Designing Stateless, Scalable Compute with Amazon EC2 and EC2 Instance Types

Choosing the right compute building blocks is central to both performance and cost. This module focuses on Amazon EC2, EC2 instance types, and patterns for stateless, horizontally scalable applications.

27 min readen

EC2 Fundamentals and the Instance Lifecycle

What is Amazon EC2?

Amazon EC2 provides resizable virtual servers called instances. You choose an AMI, instance type, networking, storage, and security settings, then run your applications on those instances.

EC2 Lifecycle States

Key EC2 states: pending (starting), running (active and billed), stopping/stopped (OS shut down, EBS root kept), shutting-down/terminated (instance destroyed, instance store data lost).

EBS vs Instance Store

EBS-backed instances can be stopped and restarted with their root volume preserved. Instance store–backed instances cannot be stopped; they are ephemeral and lose data when terminated.

Core Launch Choices

Launching EC2 requires selecting: AMI, instance type, key pair, security groups, and an IAM role. These determine the software image, capacity, access, and permissions of your instance.

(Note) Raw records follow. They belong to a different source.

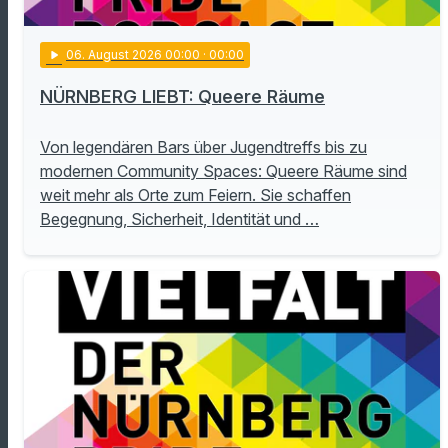
play_arrow
06
. August 2026 00:00
· 00:00
NÜRNBERG LIEBT: Queere Räume
Von legendären Bars über Jugendtreffs bis zu
modernen Community Spaces: Queere Räume sind
weit mehr als Orte zum Feiern. Sie schaffen
Begegnung, Sicherheit, Identität und …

EC2 Instance Families and Use-Case Matching

Why Instance Families Matter

Instance families are optimized for different workload patterns. Picking the right family gives better performance and lower cost than just “more vCPUs”.

General Purpose

General purpose (A, M, T) balance CPU, memory, and networking. Ideal for web and app servers, microservices, and small databases. Examples: t4g.micro, m7g.large.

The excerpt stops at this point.